Exercise - Which of the lines in the data mention the string "trop"? List them all.

[Dataset records]
- Opening Delimiter -

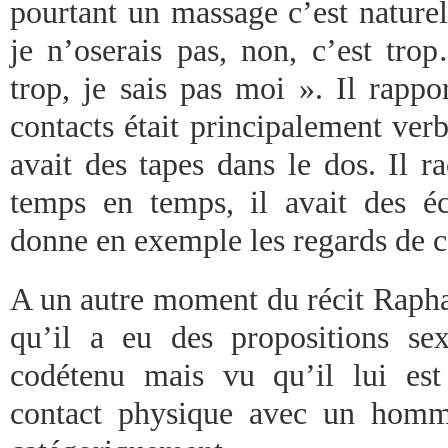
pourtant un massage c’est nature
je n’oserais pas, non, c’est trop
trop, je sais pas moi ». Il rappo
contacts était principalement ver
avait des tapes dans le dos. Il 
temps en temps, il avait des é
donne en exemple les regards de c
A un autre moment du récit Raph
qu’il a eu des propositions se
codétenu mais vu qu’il lui est
contact physique avec un homme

- Closing Delimiter -

Task answer -
je n’oserais pas, non, c’est trop
trop, je sais pas moi ». Il rappo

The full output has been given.